The Charge of the Light Brigade was an extraordinarily ill-advised British offensive during the Battle of Balaclava in the Crimean War. On 25 October 1854, Lord Cardigan was ordered to advance on the Russians to prevent them from 'carrying away the guns'. However, the Light Brigade attacked the wrong position and lost over 270 of its 670 men, with more taken prisoner.
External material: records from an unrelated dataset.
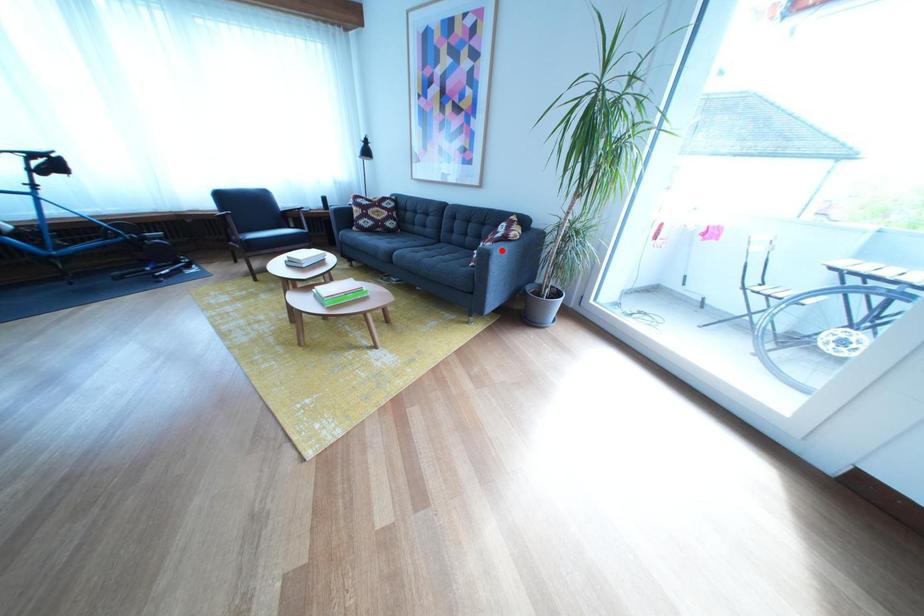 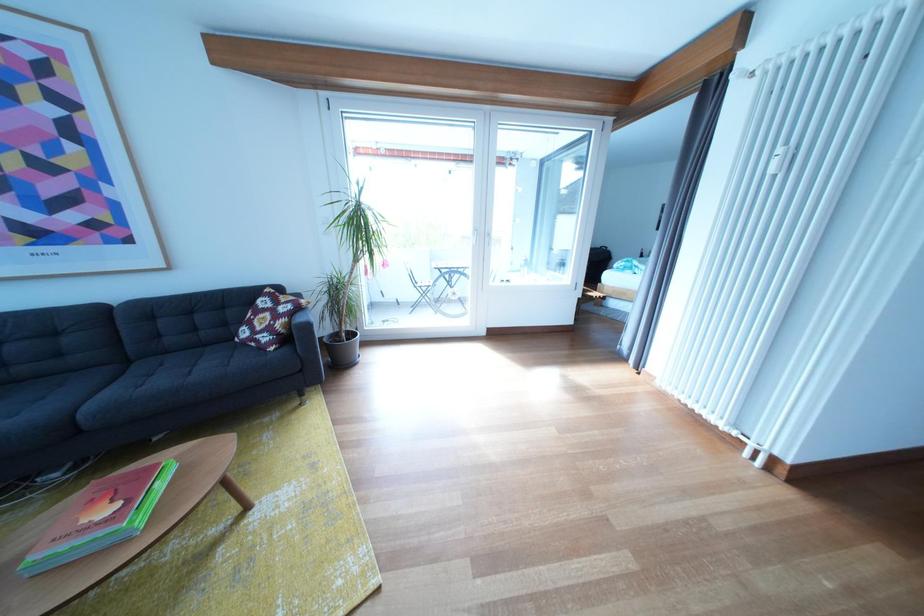 Question: I am providing you with two images of the same scene from different viewpoints. Given a red point in image1, look at the same physical point in image2. Is it:

Choices:
 (A) Closer to the viewpoint
 (B) Farther from the viewpoint

Answer: (A) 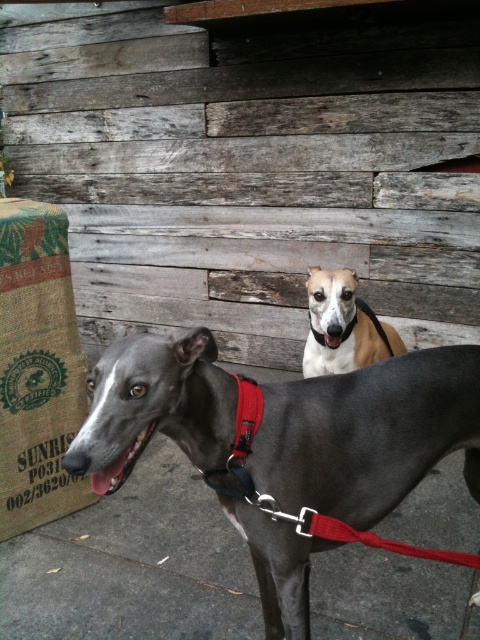 You are a photographer trying to capture both the burlap sack at left and the light brown fur at center in a single shot. Which object should you focus on first to ensure both are in focus?

You should focus on the burlap sack at left first because it is closer to you than the light brown fur at center, ensuring both will be in focus when focused on the closer object.

You are a photographer setting up a shoot in this scene. You want to position a reflector to bounce light onto the shiny black dog at center without it casting a shadow on the burlap sack at left. Where should you place the reflector relative to the dogs?

The shiny black dog at center is below the burlap sack at left. To avoid casting a shadow on the burlap sack, position the reflector above and to the side of the shiny black dog at center, ensuring light reflects downward onto it while keeping the shadow away from the burlap sack at left. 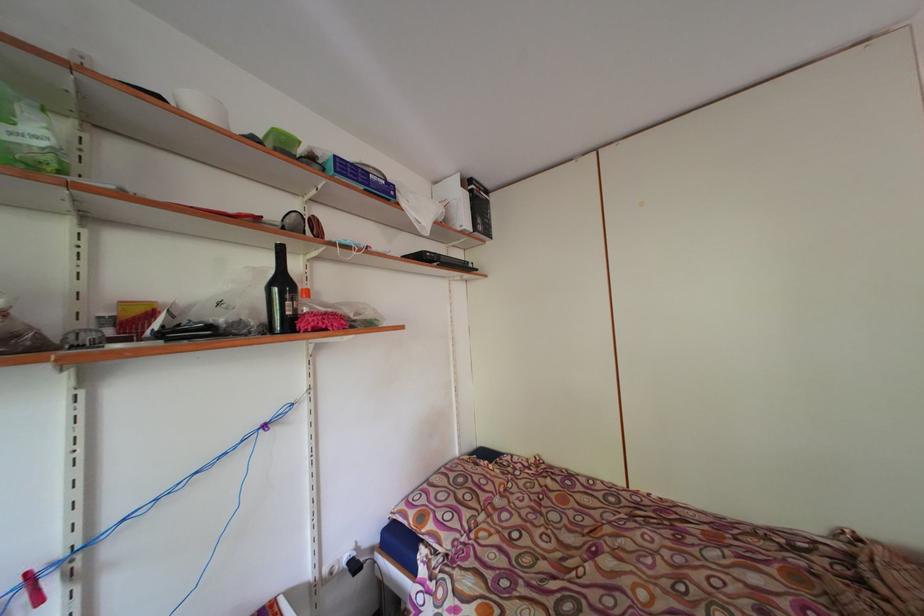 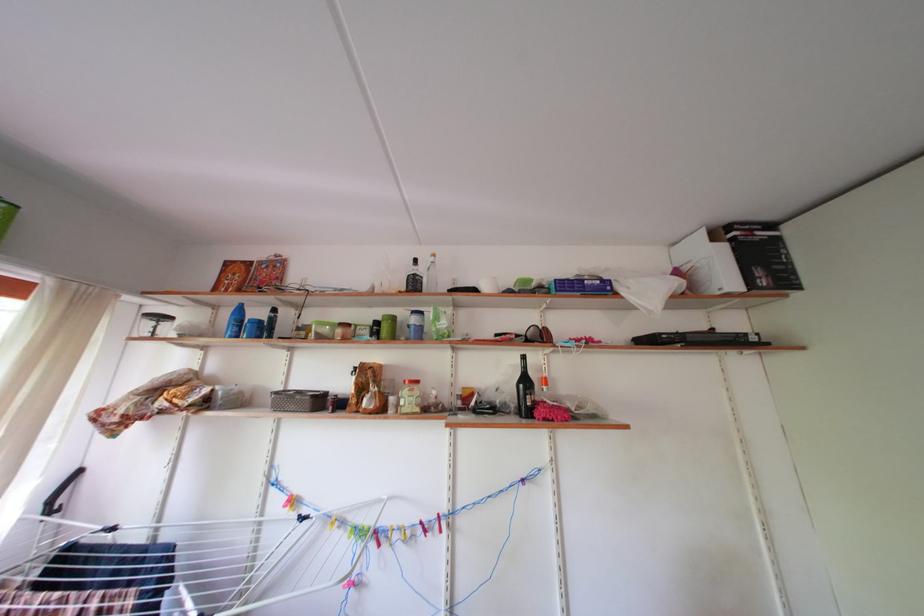 Find the pixel in the second image that matches [290,289] in the first image.

(533, 387) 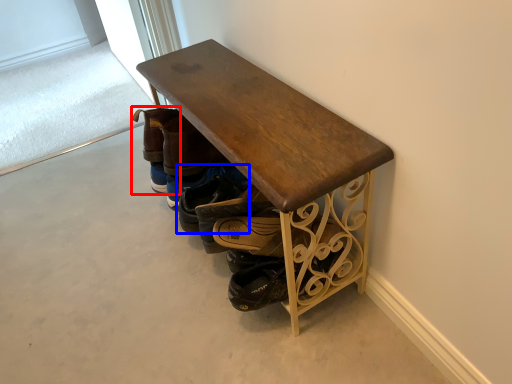 Question: Among these objects, which one is farthest to the camera, footwear (highlighted by a red box) or footwear (highlighted by a blue box)?

Choices:
 (A) footwear
 (B) footwear

Answer: (A) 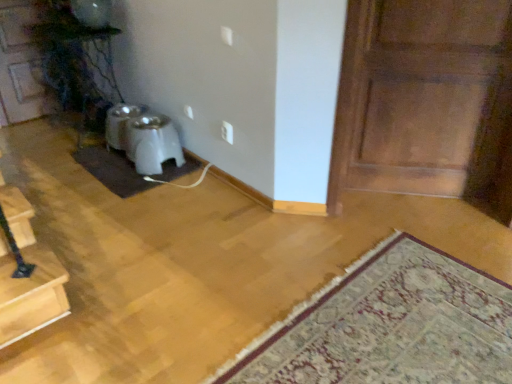 Question: Based on their sizes in the image, would you say white plastic pet feeder at center is bigger or smaller than wooden panel door at right, marked as the 2th door in a back-to-front arrangement?

Choices:
 (A) small
 (B) big

Answer: (A)

Question: From their relative heights in the image, would you say white plastic pet feeder at center is taller or shorter than wooden panel door at right, marked as the 1th door in a front-to-back arrangement?

Choices:
 (A) short
 (B) tall

Answer: (A)

Question: Estimate the real-world distances between objects in this image. Which object is farther from the carpeted rug at lower right?

Choices:
 (A) brown felt doormat at lower left
 (B) wooden panel door at right, the 2th door in the left-to-right sequence
 (C) white plastic electric outlet at center
 (D) white plastic pet feeder at center
 (E) wooden door at upper left, which is the second door from front to back

Answer: (E)

Question: Based on their relative distances, which object is nearer to the wooden door at upper left, which is the second door from front to back?

Choices:
 (A) wooden panel door at right, the 2th door in the left-to-right sequence
 (B) white plastic pet feeder at center
 (C) brown felt doormat at lower left
 (D) carpeted rug at lower right
 (E) white plastic electric outlet at center

Answer: (C) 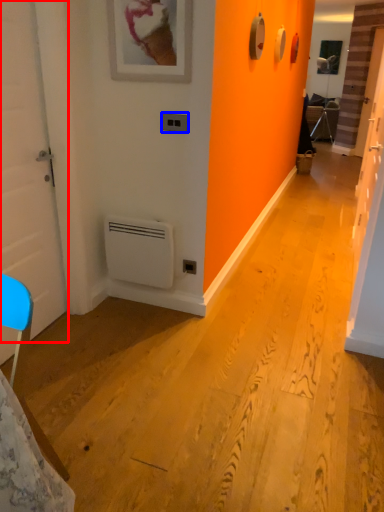 Question: Which point is closer to the camera, door (highlighted by a red box) or light switch (highlighted by a blue box)?

Choices:
 (A) door
 (B) light switch

Answer: (A) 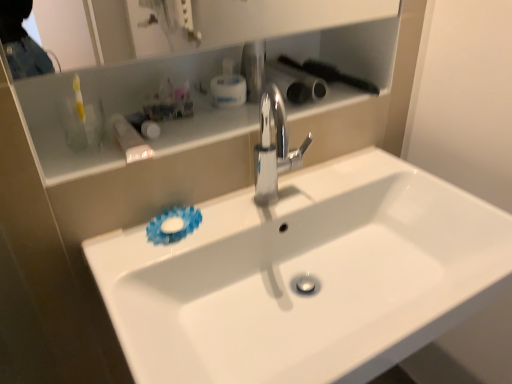 Question: From a real-world perspective, is translucent plastic container at upper left located higher than polished chrome faucet at center?

Choices:
 (A) yes
 (B) no

Answer: (A)

Question: Can you confirm if translucent plastic container at upper left is thinner than polished chrome faucet at center?

Choices:
 (A) yes
 (B) no

Answer: (B)

Question: Is polished chrome faucet at center inside translucent plastic container at upper left?

Choices:
 (A) yes
 (B) no

Answer: (B)

Question: Is translucent plastic container at upper left next to polished chrome faucet at center?

Choices:
 (A) yes
 (B) no

Answer: (B)

Question: Is translucent plastic container at upper left taller than polished chrome faucet at center?

Choices:
 (A) no
 (B) yes

Answer: (A)

Question: Relative to polished chrome faucet at center, is translucent plastic container at upper left in front or behind?

Choices:
 (A) front
 (B) behind

Answer: (B)

Question: From the image's perspective, is translucent plastic container at upper left positioned above or below polished chrome faucet at center?

Choices:
 (A) above
 (B) below

Answer: (A)

Question: Looking at their shapes, would you say translucent plastic container at upper left is wider or thinner than polished chrome faucet at center?

Choices:
 (A) wide
 (B) thin

Answer: (A)

Question: Is translucent plastic container at upper left taller or shorter than polished chrome faucet at center?

Choices:
 (A) tall
 (B) short

Answer: (B)

Question: Is translucent plastic container at upper left wider or thinner than white glossy cabinet at upper center?

Choices:
 (A) wide
 (B) thin

Answer: (A)

Question: Is point (112, 114) positioned closer to the camera than point (204, 135)?

Choices:
 (A) closer
 (B) farther

Answer: (B)

Question: In the image, is translucent plastic container at upper left positioned in front of or behind white glossy cabinet at upper center?

Choices:
 (A) behind
 (B) front

Answer: (A)

Question: Looking at the image, does translucent plastic container at upper left seem bigger or smaller compared to white glossy cabinet at upper center?

Choices:
 (A) big
 (B) small

Answer: (B)

Question: Relative to white glossy sink at center, is polished chrome faucet at center in front or behind?

Choices:
 (A) front
 (B) behind

Answer: (B)

Question: In terms of height, does polished chrome faucet at center look taller or shorter compared to white glossy sink at center?

Choices:
 (A) short
 (B) tall

Answer: (A) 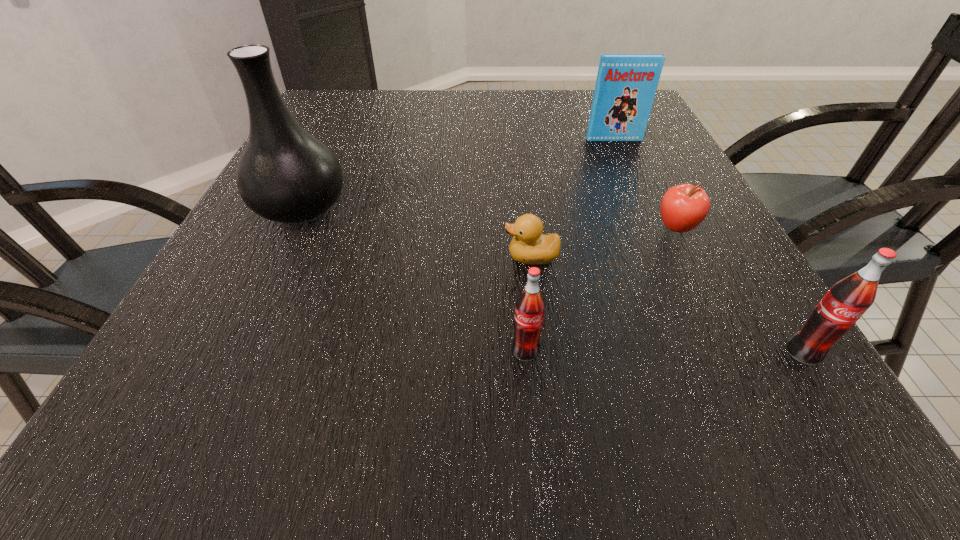 The height and width of the screenshot is (540, 960). Find the location of `free space between the third shortest object and the leftmost object`. free space between the third shortest object and the leftmost object is located at coordinates (413, 279).

Image resolution: width=960 pixels, height=540 pixels. I want to click on vacant space in between the farthest object and the fourth tallest object, so click(x=569, y=245).

Identify the location of vacant region between the fourth farthest object and the taller soda bottle. (667, 305).

Locate an element on the screen. The width and height of the screenshot is (960, 540). free space between the fourth tallest object and the right soda bottle is located at coordinates (664, 352).

Locate an element on the screen. This screenshot has width=960, height=540. object that is the closest one to the shorter soda bottle is located at coordinates (529, 246).

Identify the location of the fifth closest object relative to the vase. (846, 301). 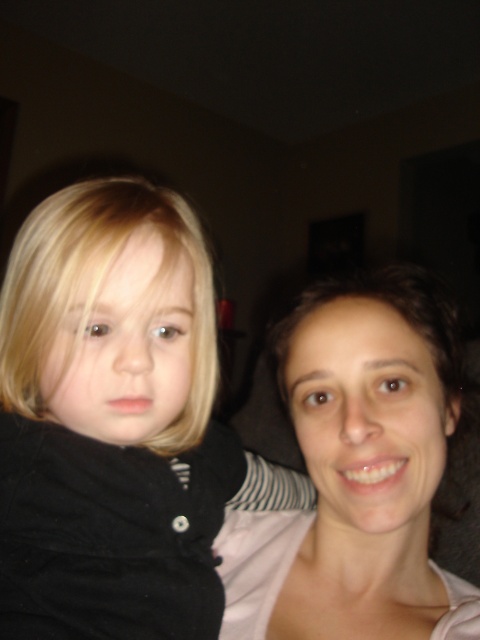 You are a photographer setting up for a family portrait. You have a small camera that can only focus on objects within a 30cm diameter. The black cotton shirt at left and smooth skin face at center are in your viewfinder. Which object will your camera struggle to focus on due to size constraints?

The black cotton shirt at left is bigger than the smooth skin face at center. Since the camera can only focus on objects within a 30cm diameter, the black cotton shirt at left may exceed this size limit and thus be harder to focus on compared to the smaller smooth skin face at center.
This action was immortalised by Alfred, Lord Tennyson in his poem The Charge of the Light Brigade.

Read the poem, or listen to Tennyson himself reciting it, here.

Page 395. " Sam believed that President Pierce had lit a fire there "

 Although the tensions that led to the American Civil War had been simmering for at least seventy years before his presidency, Franklin Pierce's time in office escalated the situation, mainly through his handling of the Kansas-Nebraska Bill. (See bookmarks to Page 27, " Franklin Pierce, the new president " and Page 274, " specifically the Kansas-Nebraska Act ").

The Kansas-Nebraska Bill led to a series of violent conflicts, known collectively as Bleeding Kansas, fought over the question of whether Kansas would enter the United States as a free or a slave state. The Civil War, which was predominantly fought over this issue, broke out in 1861 and lasted until 1865.